Yet in the face of these ongoing and newly emerging scandals, some business groups are pushing for a rollback in reforms passed in the wake of Enron. These efforts threaten the growing sense among investors that companies are beginning to play by rules that help them and not corporate insiders.
Business groups ranging from the U.S. Chamber of Commerce to the Business Roundtable, as well as individual firms, are mounting increasing pressure to get around regulations they don't like. Some are trying to thwart the Securities and Exchange Commission (SEC) and other agencies by adding language to legislation. Others are trying to drum up support for making changes to the main accounting reform law passed in 2002.
Among their tactics:
•Running to Congress. Mutual fund companies quietly inserted language into the recently passed spending law that is designed to slow the SEC's efforts to create more accountability from mutual fund boards. Earlier in the year, high-tech companies added language to a House bill that would have blocked a plan to require greater disclosure of stock-options grants. The measure died in the Senate.
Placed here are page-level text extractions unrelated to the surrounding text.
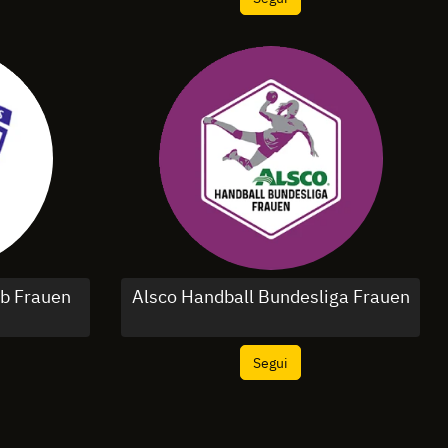
ub Frauen
Alsco Handball Bundesliga Frauen
Segui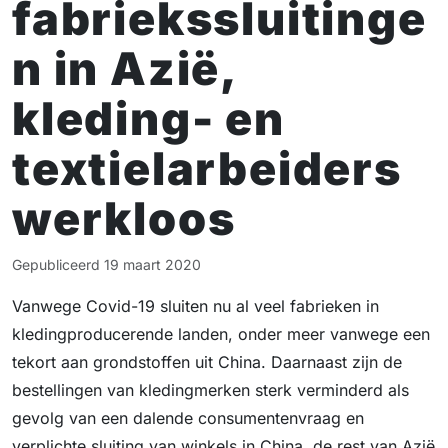
fabriekssluitinge
n in Azië,
kleding- en
textielarbeiders
werkloos
Gepubliceerd
19 maart 2020
Vanwege Covid-19 sluiten nu al veel fabrieken in
kledingproducerende landen, onder meer vanwege een
tekort aan grondstoffen uit China. Daarnaast zijn de
bestellingen van kledingmerken sterk verminderd als
gevolg van een dalende consumentenvraag en
verplichte sluiting van winkels in China, de rest van Azië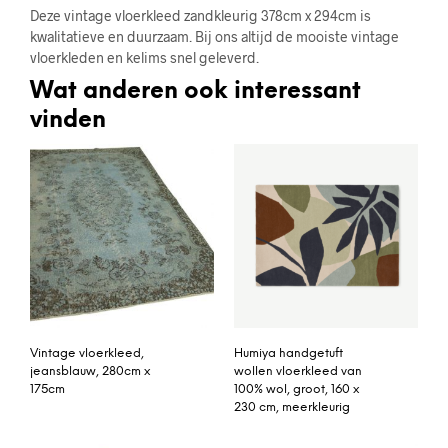
Deze vintage vloerkleed zandkleurig 378cm x 294cm is
kwalitatieve en duurzaam. Bij ons altijd de mooiste vintage
vloerkleden en kelims snel geleverd.
Wat anderen ook interessant
vinden
Vintage vloerkleed,
Humiya handgetuft
jeansblauw, 280cm x
wollen vloerkleed van
175cm
100% wol, groot, 160 x
230 cm, meerkleurig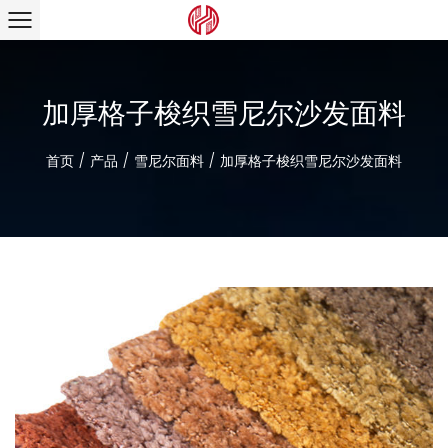
加厚格子梭织雪尼尔沙发面料
首页
/
产品
/
雪尼尔面料
/
加厚格子梭织雪尼尔沙发面料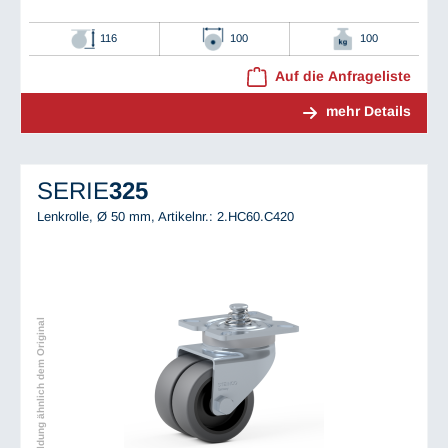
116
100
100
Auf die Anfrageliste
mehr Details
SERIE
325
Lenkrolle, Ø 50 mm,
Artikelnr.: 2.HC60.C420
Abbildung ähnlich dem Original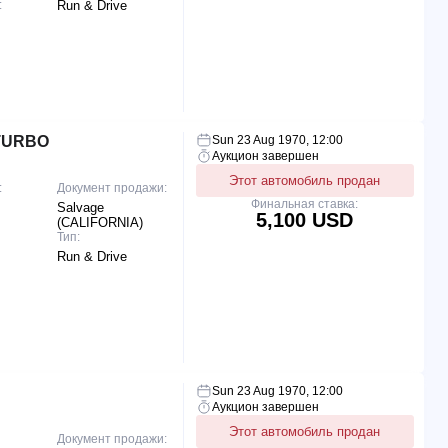
:
Run & Drive
TURBO
Sun 23 Aug 1970, 12:00
Аукцион завершен
Этот автомобиль продан
:
Документ продажи:
Финальная ставка:
Salvage
5,100 USD
(CALIFORNIA)
Тип:
Run & Drive
Sun 23 Aug 1970, 12:00
Аукцион завершен
Этот автомобиль продан
Документ продажи: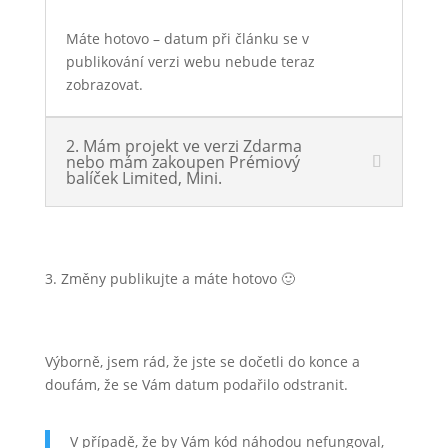
Máte hotovo – datum při článku se v
publikování verzi webu nebude teraz
zobrazovat.
2. Mám projekt ve verzi Zdarma
nebo mám zakoupen Prémiový
balíček Limited, Mini.
3. Změny publikujte a máte hotovo 🙂
Výborně, jsem rád, že jste se dočetli do konce a
doufám, že se Vám datum podařilo odstranit.
V případě, že by Vám kód náhodou nefungoval,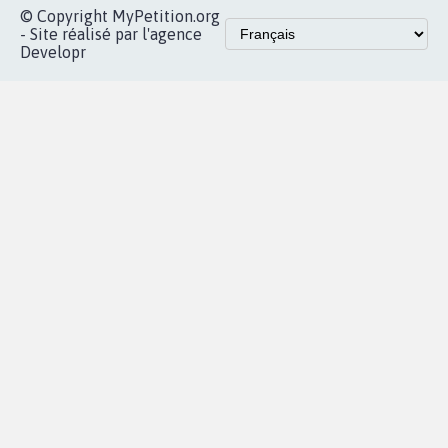
Accueil
|
Nous soutenir
|
Aide
|
FAQ
|
Contactez-nous
|
Vie privée
|
Cookies
|
Politique de confidentialité
|
Mentions légales
|
Conditions d'utilisation
|
Partenaires
© Copyright MyPetition.org
- Site réalisé par l'agence
Developr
•Fighting SEC rules. Business groups have managed to delay for months an SEC rule giving shareholders limited rights to name corporate directors if the existing board is unresponsive to their demands. The move is arguably the agency's single most important corporate-governance measure.
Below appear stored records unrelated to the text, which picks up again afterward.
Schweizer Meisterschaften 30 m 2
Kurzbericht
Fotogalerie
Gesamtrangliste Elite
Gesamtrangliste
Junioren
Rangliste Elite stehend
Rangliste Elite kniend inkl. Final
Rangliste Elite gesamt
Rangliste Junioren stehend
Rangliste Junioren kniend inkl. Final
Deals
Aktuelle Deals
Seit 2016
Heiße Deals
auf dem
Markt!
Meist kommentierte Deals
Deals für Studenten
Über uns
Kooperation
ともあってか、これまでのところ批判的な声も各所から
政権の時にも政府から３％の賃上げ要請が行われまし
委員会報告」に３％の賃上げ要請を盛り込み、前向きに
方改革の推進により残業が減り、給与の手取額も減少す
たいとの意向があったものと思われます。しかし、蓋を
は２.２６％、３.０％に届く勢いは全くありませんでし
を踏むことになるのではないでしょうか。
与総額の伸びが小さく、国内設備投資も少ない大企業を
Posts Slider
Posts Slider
•Battling pension funds. Business groups have been fighting a pitched battle with state employee pension funds that have used their large blocks of stocks to lobby for corporate reforms. Such pressure resulted in the ouster Thursday of Sean Harrigan, president of California's largest pension fund and one of the nations' most vocal and powerful reform advocates.
Business groups point to what has changed since the Enron bust of three years ago. Certainly the SEC has been given substantial budget increases, and many boards of directors have tightened scrutiny of the companies they oversee. But the backlash against reform shows what happens once attention to corporate scandals begins to wane.
Three years later, the Enron collapse seems like a distant memory. So much has happened since then to show it was not an isolated event, but part of a larger trend. In the next few months, the nation may begin to determine whether reform is also a trend, or merely and isolated event.